Copy every line of the data below exactly as given, except for the pictures.
·····
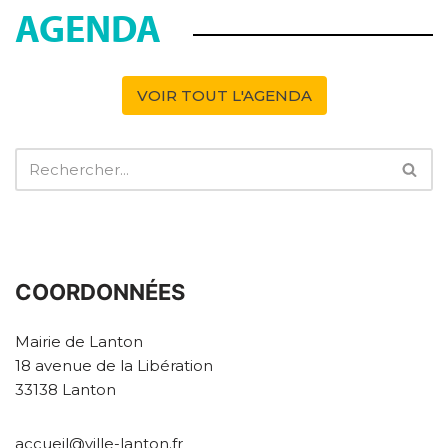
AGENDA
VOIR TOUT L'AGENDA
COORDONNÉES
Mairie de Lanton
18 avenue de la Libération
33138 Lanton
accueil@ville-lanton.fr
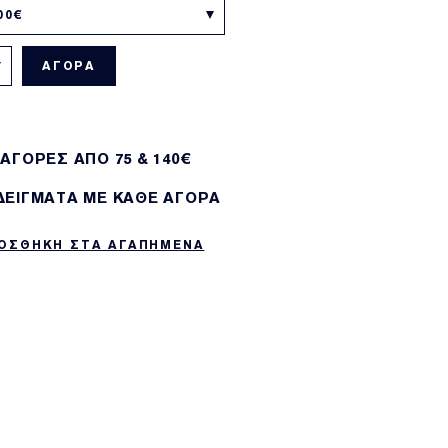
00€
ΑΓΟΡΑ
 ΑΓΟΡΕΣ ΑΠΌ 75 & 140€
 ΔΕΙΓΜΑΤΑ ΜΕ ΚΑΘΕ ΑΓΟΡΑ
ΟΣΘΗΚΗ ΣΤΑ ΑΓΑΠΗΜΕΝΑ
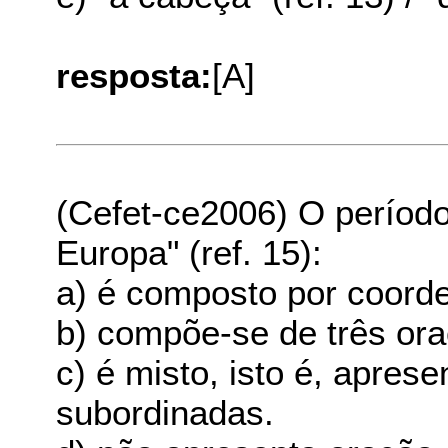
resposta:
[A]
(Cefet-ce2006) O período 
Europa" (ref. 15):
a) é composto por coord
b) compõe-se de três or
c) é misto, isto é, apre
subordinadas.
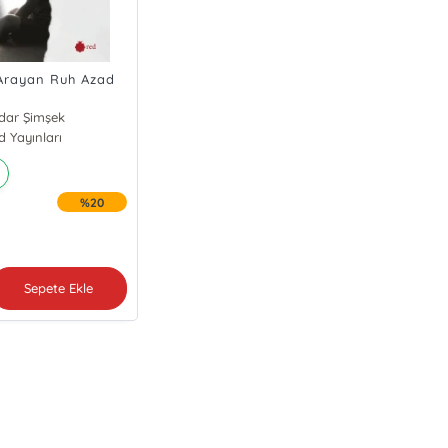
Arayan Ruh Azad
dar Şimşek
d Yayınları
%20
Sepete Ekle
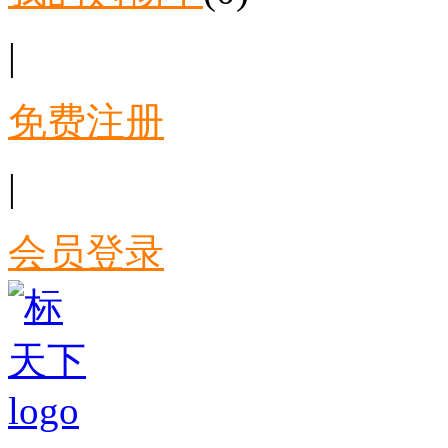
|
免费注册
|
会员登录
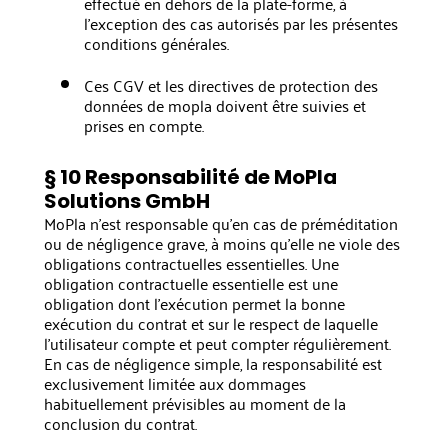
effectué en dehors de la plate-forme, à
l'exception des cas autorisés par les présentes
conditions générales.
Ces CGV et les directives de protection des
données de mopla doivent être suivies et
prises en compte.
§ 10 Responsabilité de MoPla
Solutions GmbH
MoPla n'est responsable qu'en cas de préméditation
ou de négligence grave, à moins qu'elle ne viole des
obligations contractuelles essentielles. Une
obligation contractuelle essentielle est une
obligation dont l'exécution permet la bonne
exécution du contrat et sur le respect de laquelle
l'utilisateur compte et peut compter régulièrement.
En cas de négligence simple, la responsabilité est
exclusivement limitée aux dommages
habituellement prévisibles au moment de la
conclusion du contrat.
·····
# RESPONSE TO THIS TASK:
AGENDA
VOIR TOUT L'AGENDA
COORDONNÉES
Mairie de Lanton
18 avenue de la Libération
33138 Lanton
accueil@ville-lanton.fr
00€
ΑΓΟΡΑ
 ΑΓΟΡΕΣ ΑΠΌ 75 & 140€
 ΔΕΙΓΜΑΤΑ ΜΕ ΚΑΘΕ ΑΓΟΡΑ
ΟΣΘΗΚΗ ΣΤΑ ΑΓΑΠΗΜΕΝΑ
resposta:
[A]
(Cefet-ce2006) O período 
Europa" (ref. 15):
a) é composto por coord
b) compõe-se de três or
c) é misto, isto é, apre
subordinadas.
Arayan Ruh Azad
dar Şimşek
d Yayınları
%20
Sepete Ekle
|
免费注册
|
会员登录
effectué en dehors de la plate-forme, à
l'exception des cas autorisés par les présentes
conditions générales.
Ces CGV et les directives de protection des
données de mopla doivent être suivies et
prises en compte.
§ 10 Responsabilité de MoPla
Solutions GmbH
MoPla n'est responsable qu'en cas de préméditation
ou de négligence grave, à moins qu'elle ne viole des
obligations contractuelles essentielles. Une
obligation contractuelle essentielle est une
obligation dont l'exécution permet la bonne
exécution du contrat et sur le respect de laquelle
l'utilisateur compte et peut compter régulièrement.
En cas de négligence simple, la responsabilité est
exclusivement limitée aux dommages
habituellement prévisibles au moment de la
conclusion du contrat.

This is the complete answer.